ROCm / MIOpen

AMD's Machine Intelligence Library
https://rocm.docs.amd.com/projects/MIOpen/en/latest/
Other
1.06k stars 221 forks source link

miopenBatchNormalizationForwardInference() failing #1441

Open hansely opened 2 years ago

hansely commented 2 years ago

miopenBatchNormalizationForwardInference function is failing when the nullptr is passed for mean & variance.

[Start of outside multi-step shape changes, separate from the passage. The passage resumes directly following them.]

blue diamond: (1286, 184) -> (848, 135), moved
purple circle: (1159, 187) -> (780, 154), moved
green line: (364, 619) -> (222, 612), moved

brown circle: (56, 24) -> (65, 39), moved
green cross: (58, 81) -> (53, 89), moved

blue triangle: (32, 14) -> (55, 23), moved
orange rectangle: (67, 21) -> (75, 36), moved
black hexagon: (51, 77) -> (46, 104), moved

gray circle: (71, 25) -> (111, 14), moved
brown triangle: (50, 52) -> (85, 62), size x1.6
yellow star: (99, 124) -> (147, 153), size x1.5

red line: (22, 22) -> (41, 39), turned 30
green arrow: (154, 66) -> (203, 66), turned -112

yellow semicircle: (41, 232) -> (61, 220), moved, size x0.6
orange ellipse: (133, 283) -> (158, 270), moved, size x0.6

https://github.com/GPUOpen-ProfessionalCompute-Libraries/MIVisionX/blob/master/amd_openvx_extensions/amd_nn/src/batch_normalization_layer.cpp#L121

The above function works fine but

https://github.com/GPUOpen-ProfessionalCompute-Libraries/MIVisionX/blob/master/amd_openvx_extensions/amd_nn/src/scale_layer.cpp#L103

this function returns Inf values.

They both call the same function (miopenBatchNormalizationForwardInference) but the second one passes nullptr for mean & variance.

I'm still working on my end to see if the issue is on our side but wanted to check if this is a known issue to miopen. I was able to find some tickets opened regarding Inf & NaN values so this issue might be related to that?

atamazov commented 2 years ago

@hansely I do not think this is known issue.

Can you please provide us with reproduce instructions? This is absolutely necessary in order to start working on it.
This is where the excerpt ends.